Since I made the commitment to go to Linux full time, it took a few days, but now, I'm here and happy I made the switch. I still boot into Windows for gaming but that's it.

It took some Googling to figure out how to do things in Terminal like take ownership of folders I needed to write into, find a scaled back Terminal other than the default Konsole (I use Kitty now) and things like that but I have a Notepad Widget on my 2nd Monitor I just jot things down on.

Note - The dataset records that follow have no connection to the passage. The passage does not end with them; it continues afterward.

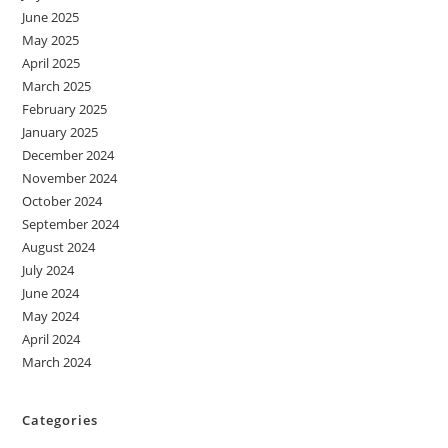
June 2025
May 2025
April 2025
March 2025
February 2025
January 2025
December 2024
November 2024
October 2024
September 2024
August 2024
July 2024
June 2024
May 2024
April 2024
March 2024
Categories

The hardest part is learning new names outside of Office (I was already using Libre Office anyway), Windows Explorer, Control Panel etc but having a world of FREE and Open Source options is well worth the learning curve. I even found an open source version of One Note so I can keep syncing all my pages I use on that app across all platforms and MS Edge so using the same browser was seamless. Plus, being able to Customize has always been my favorite part of using computers, rooting phones, etc which is just too hard anymore without resource-consuming third-party programs. Not so with Linux. Even having multiple Desktop Environements and switching form one to the other is great!
 
This past weekend, I dumped Manjaro and now I'm running Arcolinux with XFCE DE. Very different than Manjaro and still have some bugs, mostly scaling to work out but man is it nice
 
This past weekend, I dumped Manjaro and now I'm running Arcolinux with XFCE DE. Very different than Manjaro and still have some bugs, mostly scaling to work out but man is it nice
Take a look at PCLinuxOS, Hip. I've been running it as my "daily driver" for almost 20 years now. For those rare occasions when I need Windows, mostly for family and friends tech support, I pop it up with Oracle's VirtualBox VM, no rebooting needed.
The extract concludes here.